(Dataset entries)

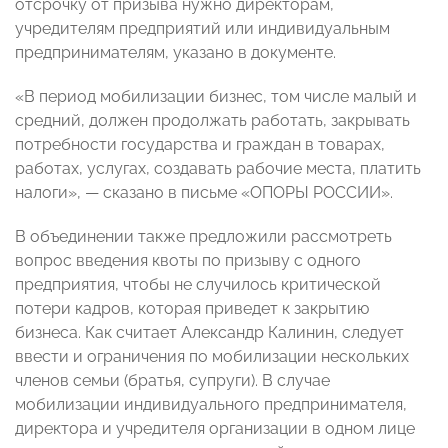
отсрочку от призыва нужно директорам,
учредителям предприятий или индивидуальным
предпринимателям, указано в документе.
«В период мобилизации бизнес, том числе малый и
средний, должен продолжать работать, закрывать
потребности государства и граждан в товарах,
работах, услугах, создавать рабочие места, платить
налоги», — сказано в письме «ОПОРЫ РОССИИ».
В объединении также предложили рассмотреть
вопрос введения квоты по призыву с одного
предприятия, чтобы не случилось критической
потери кадров, которая приведет к закрытию
бизнеса. Как считает Александр Калинин, следует
ввести и ограничения по мобилизации нескольких
членов семьи (братья, супруги). В случае
мобилизации индивидуального предпринимателя,
директора и учредителя организации в одном лице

§ **YOUR ASSIGNMENT**: Search the records for the string "мобилизации", and copy every line that holds it.

§ **TASK SOLUTION**:
«В период мобилизации бизнес, том числе малый и
ввести и ограничения по мобилизации нескольких
мобилизации индивидуального предпринимателя,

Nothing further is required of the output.